(Exercise goal)
Where a line of the entries holds the string "Apple", copy that line.

Transcribed page contents:
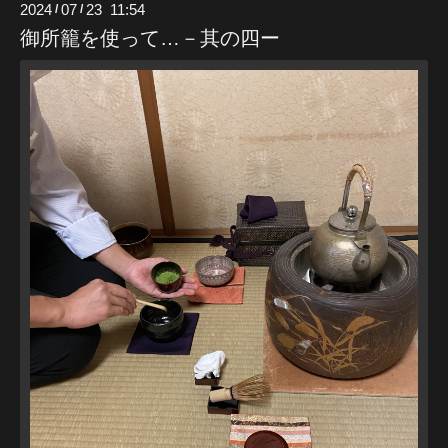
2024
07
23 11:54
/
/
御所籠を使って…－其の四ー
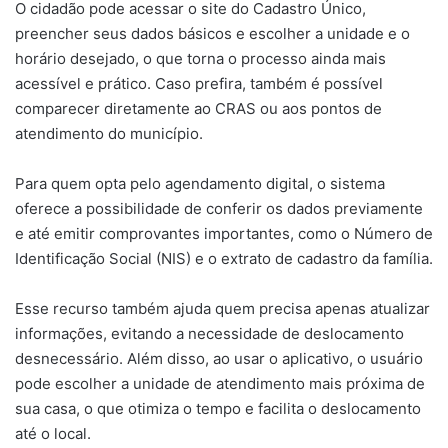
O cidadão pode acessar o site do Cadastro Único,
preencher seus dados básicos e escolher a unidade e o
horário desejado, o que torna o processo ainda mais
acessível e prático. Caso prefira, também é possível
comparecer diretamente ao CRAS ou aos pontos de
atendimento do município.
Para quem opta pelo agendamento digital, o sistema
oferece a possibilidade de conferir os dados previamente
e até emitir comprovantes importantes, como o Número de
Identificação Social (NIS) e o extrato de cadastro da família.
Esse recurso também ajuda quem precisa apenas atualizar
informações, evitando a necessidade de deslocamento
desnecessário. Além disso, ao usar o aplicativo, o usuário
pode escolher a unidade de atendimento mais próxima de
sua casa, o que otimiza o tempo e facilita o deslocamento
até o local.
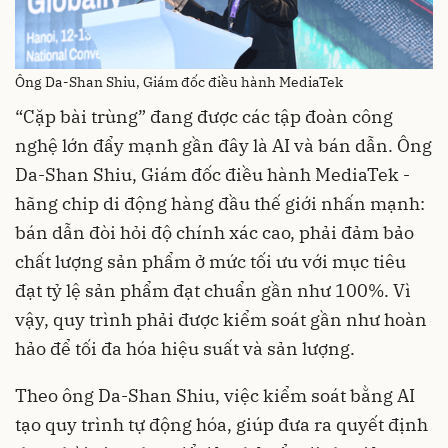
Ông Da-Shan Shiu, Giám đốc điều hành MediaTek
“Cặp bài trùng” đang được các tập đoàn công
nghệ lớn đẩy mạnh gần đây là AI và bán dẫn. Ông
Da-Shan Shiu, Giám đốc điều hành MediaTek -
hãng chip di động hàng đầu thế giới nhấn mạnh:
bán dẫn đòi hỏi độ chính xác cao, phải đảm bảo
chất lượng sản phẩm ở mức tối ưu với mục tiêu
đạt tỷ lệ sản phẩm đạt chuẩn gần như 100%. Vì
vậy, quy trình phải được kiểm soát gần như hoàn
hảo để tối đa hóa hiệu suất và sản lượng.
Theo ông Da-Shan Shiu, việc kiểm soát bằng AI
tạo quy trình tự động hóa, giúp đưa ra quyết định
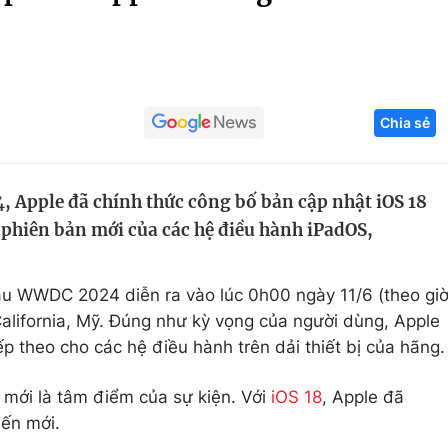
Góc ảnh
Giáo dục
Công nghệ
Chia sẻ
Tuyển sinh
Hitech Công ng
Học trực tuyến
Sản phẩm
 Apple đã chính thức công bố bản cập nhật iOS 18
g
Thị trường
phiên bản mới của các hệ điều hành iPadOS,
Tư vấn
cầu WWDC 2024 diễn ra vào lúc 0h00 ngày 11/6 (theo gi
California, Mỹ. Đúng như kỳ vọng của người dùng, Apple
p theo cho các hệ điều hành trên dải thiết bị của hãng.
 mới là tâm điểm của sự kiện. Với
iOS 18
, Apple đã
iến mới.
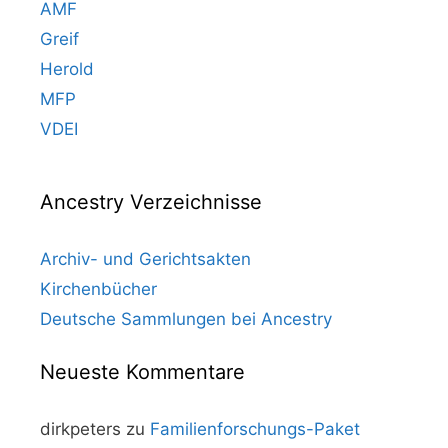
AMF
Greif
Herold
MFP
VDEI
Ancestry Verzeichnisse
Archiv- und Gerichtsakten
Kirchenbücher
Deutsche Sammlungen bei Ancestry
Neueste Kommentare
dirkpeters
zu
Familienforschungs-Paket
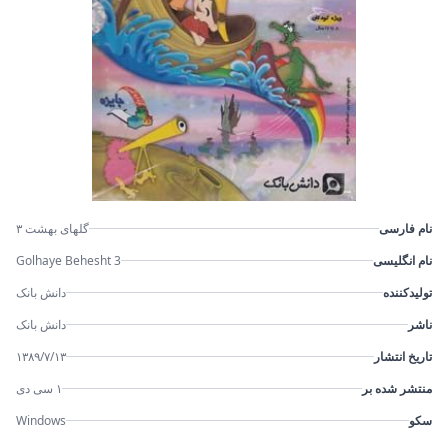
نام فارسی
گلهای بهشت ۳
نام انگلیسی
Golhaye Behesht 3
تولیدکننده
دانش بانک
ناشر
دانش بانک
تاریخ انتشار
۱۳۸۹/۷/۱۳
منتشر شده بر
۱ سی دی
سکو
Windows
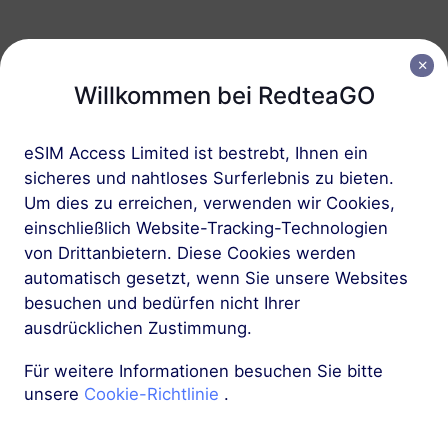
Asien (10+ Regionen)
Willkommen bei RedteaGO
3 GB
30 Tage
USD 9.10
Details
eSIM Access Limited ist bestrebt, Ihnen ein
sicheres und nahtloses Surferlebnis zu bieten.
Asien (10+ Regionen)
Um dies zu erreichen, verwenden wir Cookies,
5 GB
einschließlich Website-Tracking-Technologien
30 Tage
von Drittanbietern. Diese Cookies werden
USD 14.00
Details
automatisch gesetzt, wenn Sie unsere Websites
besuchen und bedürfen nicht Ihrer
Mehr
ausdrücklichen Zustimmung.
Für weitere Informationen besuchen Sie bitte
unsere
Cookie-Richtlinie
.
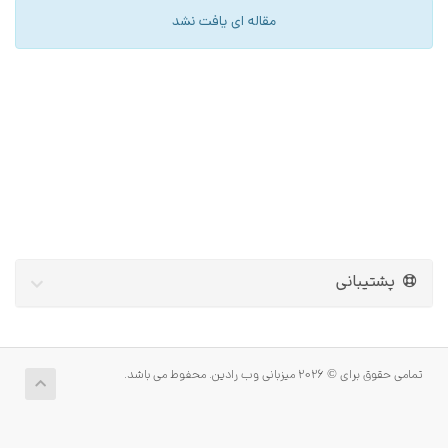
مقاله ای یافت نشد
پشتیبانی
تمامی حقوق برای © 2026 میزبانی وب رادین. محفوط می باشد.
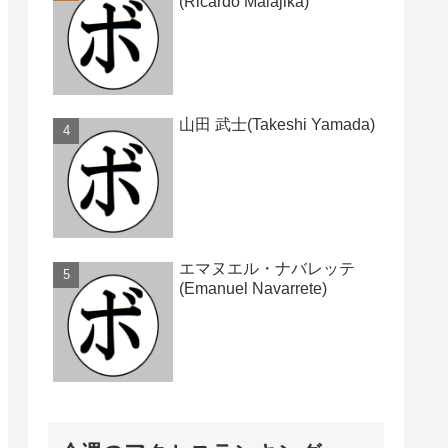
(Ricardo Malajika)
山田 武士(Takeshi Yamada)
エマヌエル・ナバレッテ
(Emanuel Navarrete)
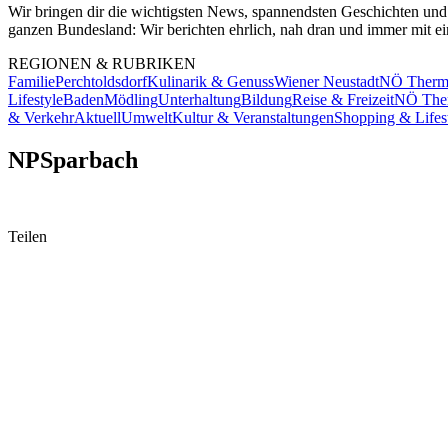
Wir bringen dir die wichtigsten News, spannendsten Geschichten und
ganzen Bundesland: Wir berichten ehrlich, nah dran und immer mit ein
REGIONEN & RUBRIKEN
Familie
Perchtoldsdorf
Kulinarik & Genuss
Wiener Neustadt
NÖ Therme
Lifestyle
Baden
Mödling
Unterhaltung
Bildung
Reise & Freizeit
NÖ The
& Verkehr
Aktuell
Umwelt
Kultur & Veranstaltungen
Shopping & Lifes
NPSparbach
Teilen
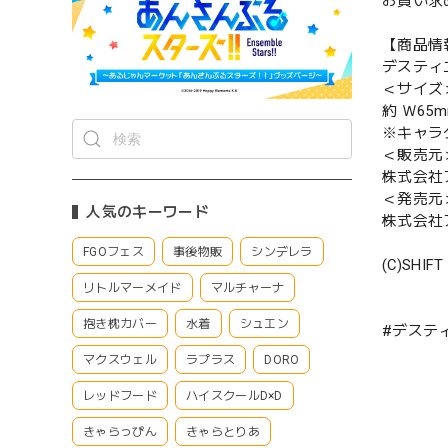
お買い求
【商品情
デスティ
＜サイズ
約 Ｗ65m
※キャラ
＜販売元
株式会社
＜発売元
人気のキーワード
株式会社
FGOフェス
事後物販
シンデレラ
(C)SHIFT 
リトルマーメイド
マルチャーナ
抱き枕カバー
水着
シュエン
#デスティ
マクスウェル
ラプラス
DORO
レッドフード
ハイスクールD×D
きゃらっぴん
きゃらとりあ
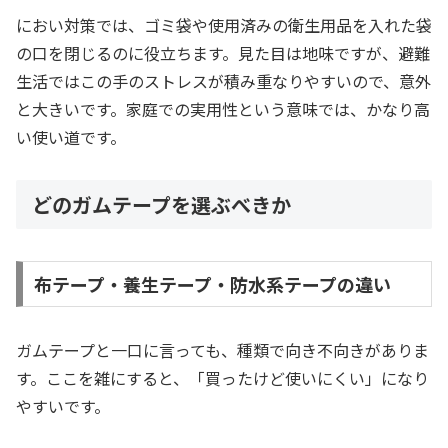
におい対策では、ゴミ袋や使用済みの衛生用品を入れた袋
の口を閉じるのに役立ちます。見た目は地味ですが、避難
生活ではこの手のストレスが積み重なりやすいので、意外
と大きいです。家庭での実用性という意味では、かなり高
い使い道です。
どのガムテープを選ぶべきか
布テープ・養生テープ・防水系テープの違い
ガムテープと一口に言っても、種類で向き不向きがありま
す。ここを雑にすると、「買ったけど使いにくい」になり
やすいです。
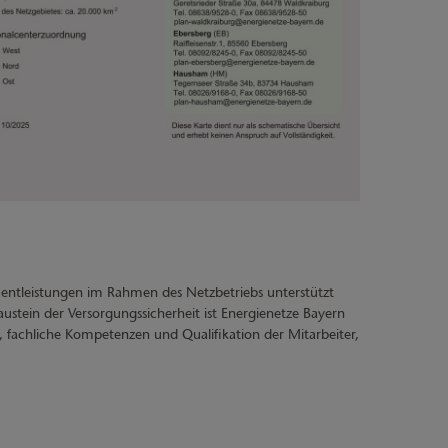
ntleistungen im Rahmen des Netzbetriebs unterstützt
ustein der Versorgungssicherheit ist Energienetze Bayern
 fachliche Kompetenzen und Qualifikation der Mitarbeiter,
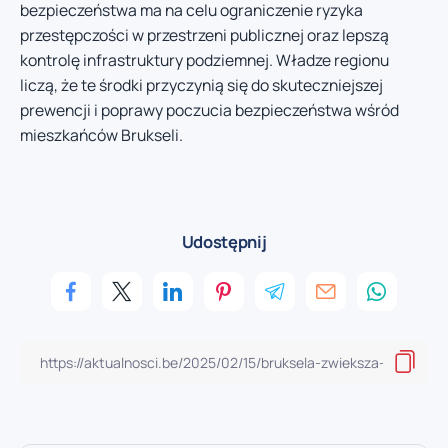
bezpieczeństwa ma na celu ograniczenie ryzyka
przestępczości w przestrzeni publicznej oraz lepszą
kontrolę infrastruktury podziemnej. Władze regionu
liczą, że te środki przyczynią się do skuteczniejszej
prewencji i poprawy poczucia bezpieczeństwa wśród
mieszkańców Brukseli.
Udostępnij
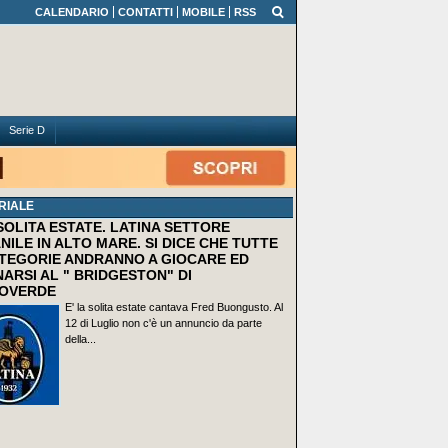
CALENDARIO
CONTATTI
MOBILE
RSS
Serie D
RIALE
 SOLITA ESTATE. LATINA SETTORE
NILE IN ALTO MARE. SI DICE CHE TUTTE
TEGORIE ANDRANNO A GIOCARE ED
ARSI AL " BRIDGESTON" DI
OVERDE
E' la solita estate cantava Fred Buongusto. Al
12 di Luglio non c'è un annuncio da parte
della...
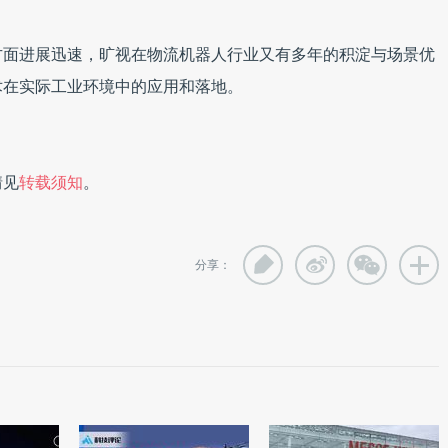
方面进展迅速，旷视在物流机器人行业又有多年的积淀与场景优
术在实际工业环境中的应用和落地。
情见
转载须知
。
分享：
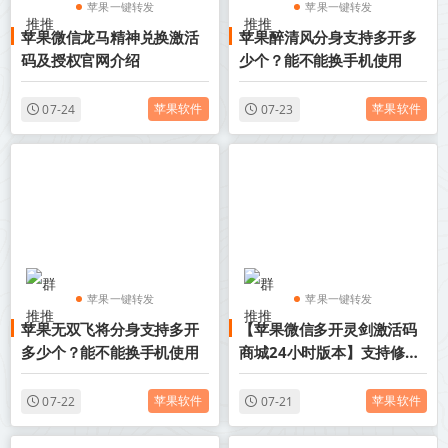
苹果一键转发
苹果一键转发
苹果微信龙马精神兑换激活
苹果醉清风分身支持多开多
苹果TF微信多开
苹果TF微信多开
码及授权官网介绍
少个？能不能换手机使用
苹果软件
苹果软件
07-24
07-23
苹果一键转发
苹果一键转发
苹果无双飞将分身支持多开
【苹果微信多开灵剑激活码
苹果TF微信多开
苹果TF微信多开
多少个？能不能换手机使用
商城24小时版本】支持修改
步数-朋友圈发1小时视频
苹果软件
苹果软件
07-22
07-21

(Completed task)
 Apple đã chính thức công bố bản cập nhật iOS 18
California, Mỹ. Đúng như kỳ vọng của người dùng, Apple
, Apple đã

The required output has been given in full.